The Imagination Sundial
By rob hopkins 19th July 2020
Rob Hopkins and Rob Shorter introduce The Imagination Sundial.
First published by Rob Hopkins in June 2020.
Whilst finishing his Masters at Schumacher College and researching his dissertation last spring, Rob Shorter came to stay with us as our lodger. He had been inspired by a workshop I had given at the College about the power of What If that had initially prompted him to explore the power of the words ‘what if’ at the school climate marches (a story I reference in the Afterword of ‘From What Is to What If’). Whilst doing this project however, something interesting struck him:
“although some children were forthcoming, others were more reserved. Similarly back at the College […] we observed a difference in people’s receptiveness to imagine corresponding to the different qualities of meetings.

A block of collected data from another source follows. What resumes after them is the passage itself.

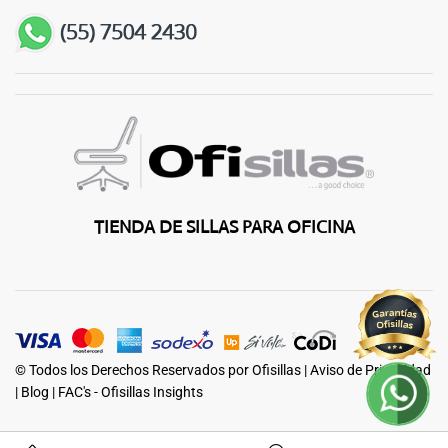
TIENDA DE SILLAS PARA OFICINA
© Todos los Derechos Reservados por Ofisillas |
Aviso de Privacidad
|
Blog
|
FAC's - Ofisillas Insights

There were clearly factors at play that were impacting people’s capacity and willingness to imagine.”
It was an insight that ended up prompting his dissertation, which was an exploration into the conditions that cultivate the collective imagination, framed within the context of re-imagining economics.
It was also around the time that I was putting the finishing touches to ‘From What Is to What If’. Drawing on ideas in the book, along with his own fieldwork, interviews and conversations we had together, he pulled together a framework of elements that has now evolved into the ‘Imagination Sundial’ that we are sharing with you here.

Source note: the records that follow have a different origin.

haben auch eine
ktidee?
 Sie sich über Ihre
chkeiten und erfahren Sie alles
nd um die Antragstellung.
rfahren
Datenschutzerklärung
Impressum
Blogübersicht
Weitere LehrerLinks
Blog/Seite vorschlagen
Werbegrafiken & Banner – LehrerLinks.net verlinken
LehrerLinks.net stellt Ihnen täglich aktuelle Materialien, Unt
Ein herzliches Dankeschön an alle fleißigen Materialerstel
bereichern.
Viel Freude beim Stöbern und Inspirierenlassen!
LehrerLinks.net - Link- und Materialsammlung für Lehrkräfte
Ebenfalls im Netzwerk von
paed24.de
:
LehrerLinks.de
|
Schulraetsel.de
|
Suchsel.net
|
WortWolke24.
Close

We know it’s only part of the picture, as one could never hope to capture the full unknowing wonder that is the imagination. But it’s often the part, when shown in talks, that people take photos of or ask for afterwards, and so we thought we would introduce it to you and its main elements in the hope that it is something you may find useful.
What it aims to capture
The aim of the Sundial is to act as a heuristic or design tool for how we might set out, intentionally and skilfully, to rebuild the imaginative capacity of people, organisations or nations. Underpinning this is the belief, as set out in ‘From What Is to What If’ that we are living in a time of imaginative decline at the very time in history when we need to be at our most imaginative.
This decline has been noted by various researchers, and its implications are profound but rarely discussed. We believe that this decline is first and foremost underpinned by the rise in trauma, stress, anxiety and depression which, neuroscientists have shown, cause a reduction in the hippocampus, the part of the brain most implicated in imagination. Other factors, such as our interactions with social media and digital technologies, the declining amounts of time we spend outdoors, the decline of play in our culture and the sidelining of imagination in our education system also all have a role to play.
If imagination is, as John Dewey defined it, “the ability to see things as if they could be otherwise”, and given that we need to see, as the Intergovernmental Panel on Climate Change put it, “rapid, far-reaching and unprecedented changes in all aspects of society”, then nurturing the capacity, across a population, to have the most resilient and dynamic imagination possible is vital.
The Sundial contains 4 main elements: space, place, practices and pacts. What we aim to do here is introduce each of these to you, along with some examples that nicely illustrate them in practice.
Space
The mental and emotional space that expands our capacity to imagine.
Space is foundational to imagination. Busy and stressful lives riddled with fear and anxiety inhibit our potential for imagining, so space is about how we can slow down, open up and connect with others and the natural world to rekindle this capacity. It’s also about how we feel welcome and safe to participate when we gather together and give ourselves permission when we’re scared of getting things ‘wrong’. Space fluctuates day by day. We can have good days and bad days. Moments where we’re more imaginative and moments where we struggle. Space is like the soil of imagination. The more we cultivate the soil, the better the imagination grows.
We suggest that it also involves a deliberate process of making space within our own lives for something to emerge, and we recognise that imagination, to a degree, is a function of privilege, in that it is very hard to live an imaginative life when your basic needs aren’t met and when you are stressed or in trauma. We recognise the impacts of colonisation, in that colonisation and exclusion based on race, gender, class or sexuality determine whose imagination actually gets to shape and determine the future of a particular place. As Adrienne Marie Brown puts it:
“We are living in the ancestral imagination of others, with their longing for safety and abundance, a longing that didn’t include us”.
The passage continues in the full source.